Arabs attacking Arabs is one thing — Americans attacking Arabs is something else, PA president tells his party

Elhanan Miller is the former Arab affairs reporter for The Times of Israel

PA President Mahmoud Abbas, September 1, 2013 (photo credit: Issam Rimawi/Flash90)
PA President Mahmoud Abbas, September 1, 2013 (photo credit: Issam Rimawi/Flash90)

Breaking with the Arab League, which on Sunday endorsed UN-backed military action in Syria, Palestinian Authority President Mahmoud Abbas is promoting a diplomatic plan for resolving the crisis in Syria.

Surprising Fatah members at a gathering of the Revolutionary Council in Ramallah , Abbas declared that the Palestinian leadership was opposed in principle to a military strike against Syria.

“We are against any military strike against Syria, and will not allow an Arab country to be bombed from the outside. We condemn the use of chemical weapons by any party,” Abbas told the gathering Sunday, according to a report Tuesday on the official WAFA news agency. “The solution to the crisis in Syria must be political. There is no military solution.”

The Palestinian leadership has been facing mounting criticism for its inability to protect Palestinian refugees living in Syria from the civil war raging in the country since March 2011.

Palestinian delegations that traveled to Syria to plead with the Assad regime to leave refugee camps out of the of fighting have returned empty-handed. On Tuesday, Palestinian Syrians launched an online campaign titled “The week of breaking the silence on Palestinian refugee camps.”

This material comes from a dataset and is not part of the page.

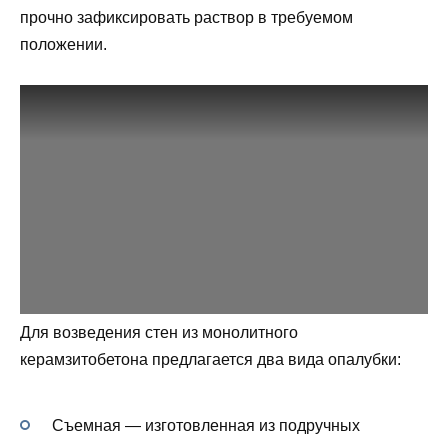
прочно зафиксировать раствор в требуемом
положении.
Для возведения стен из монолитного
керамзитобетона предлагается два вида опалубки:
Съемная — изготовленная из подручных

Abbas’s statement clashed sharply with the position expressed by Saudi Foreign Minister Saud Al-Faisal, who said on Sunday during an Arab ministerial meeting in Cairo that responding militarily to the plight of the Syrian people cannot be considered “foreign intervention.”

The ministers’ closing statement also reflected those sentiments.

“The United Nations and the international community are called upon to assume their responsibilities in line with the UN Charter and international law by taking the necessary deterrent measures against the culprits of this crime that the Syrian regime bears responsibility for,” the ministers said in a statement following their session.

Egypt, Iraq, Lebanon, Tunisia and Algeria represented the minority position opposing military intervention in Syria.

Abbas’ political plan for Syria was presented to US President Barack Obama during his visit to the region back in March, Palestinian Foreign Minister Riad Malki told the pro-Assad news channel Al-Mayadeen on Monday. Malki would not reveal the details of the plan, but said it was also presented to Russian President Vladimir Putin, Russian Prime Minister Dmitry Medvedev, the Chinese leadership, and UN envoy to Syria Lakhdar Brahimi.

In his speech to the Revolutionary Council, Abbas said that both the Americans and the Russians accepted his plan, which has become the cornerstone of the international diplomatic drive on Syria.

With regards to the use of force, Abbas said there was an essential difference between Arab nations attacking another Arab country and the United States doing so.

“If Arabs strike each other, we say ‘May God guide them’ and we don’t intervene. But if someone [else] attacks Arabs, we will not stand by them. For instance, we stand by the United Arab Emirates with regards to the Islands [in dispute with Iran] and against any attack on an Arab state. Therefore, we are against the US attacking Syria with missiles, and this is our position and policy.”